Since the early 2000s, state regulatory commissions have told gas utilities that buying at the market or spot prices may no longer be acceptable – that is, it may be imprudent. It is also the nature of hedging that a utility and its customers could pay above-market prices if the market for the physical commodity falls below the price that is hedged, he said.
The Need for Utilities to Hedge
Natural gas and electricity futures contracts were introduced in the early and mid-1990s. Today, there are approximately 250 electricity and 300 natural gas futures, options and cleared swaps contracts available to market participants from both the New York Mercantile Exchange and the Intercontinental Exchange. These cover various delivery points, quantities and time spans.
Regulators began taking a serious look at utility hedging after a series of particularly severe natural gas price spikes. Prices went to a then-record of $10 per million British thermal units (MMBtu) in late 2000 and again in 2003, then ran up to an all-time high of $15/MMBtu in 2005 after Hurricane Katrina, and spiked again at more than $13 in 2008.
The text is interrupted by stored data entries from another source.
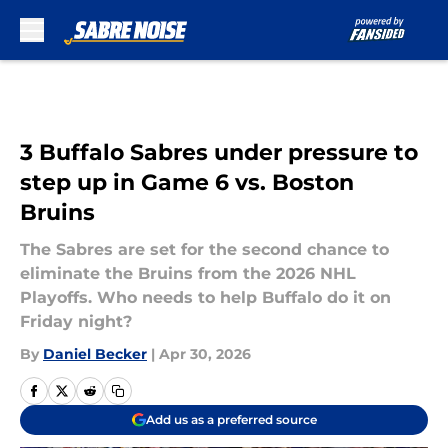
Skip to main content
3 Buffalo Sabres under pressure to
step up in Game 6 vs. Boston
Bruins
The Sabres are set for the second chance to
eliminate the Bruins from the 2026 NHL
Playoffs. Who needs to help Buffalo do it on
Friday night?
By
Daniel Becker
|
Apr 30, 2026
Add us as a preferred source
Colorado Public Utilities Commissioner Matt Baker said the agency looks at risk aversion starting with the planning process. “We’re trying to get utilities to create enough fuel diversity between coal, gas, wind, and energy efficiency and demand response, so that consumers have protection if one commodity gets out of line. On the gas side, we’ve encouraged our utilities to enter into long-term, fixed-price physical contracts.”
He noted that one utility recently signed a 10-year contract pegged at $5.15/MMBtu. “We looked at how much we were spending on hedges and what the value of that was. What we’re trying to do is purchase some stability. There’s probably a little bit of a premium on it, but over the 10-year life span, we think this will be in the best interest of the ratepayers, even though gas is $2.50 now.”
The local distribution gas utilities are also encouraged to use financial instruments to hedge their supplies, he said.
Baker said the commission encourages gas and electric providers to look at all available tools. “We need to make sure that we have stable prices.”
Unbundled Markets
In Texas, the power markets were unbundled – that is, the generation and distribution functions were separated into distinct businesses – about 10 years ago. This has resulted in very robust wholesale and retail markets with about 50 or 60 retail electric providers, said Texas Public Utilities Commissioner Ken Anderson.
“The design of the market is such that it strongly encourages generators and load-serving entities to hedge their risk,” Anderson said. “If a market participant goes unhedged in some way, they’re taking a big, big risk.”
More than 90 percent of the power in the Electric Reliability Council of Texas (ERCOT) is sold in one-on-one cash market transactions between a generator and a retail provider, supported by over-the-counter contracts for hedging purposes. For example, Anderson said, a generator will enter into a one-year contract to sell power to a retailer. That contract sets the price. The retail provider then will enter into a contract as a hedge against volatile pricing in the real-time or day-ahead market, since many retail customers will sign up for fixed-rate contracts, he said.
“The only way that the retail provider can offer that fixed price is to enter into a contract with a generator,” Anderson said. “If the retailer runs the risk of just buying in the real-time market, the company can get upside down real quick.”
He pointed out that late in the winter of 2011-2012, electricity prices ranged from around $19 to $29/megawatt hour. “Over the summer, there were prolonged hours where prices were $3,000/MWh. It doesn’t take very many hours at $3,000 to put a retail provider out of business,” Anderson said.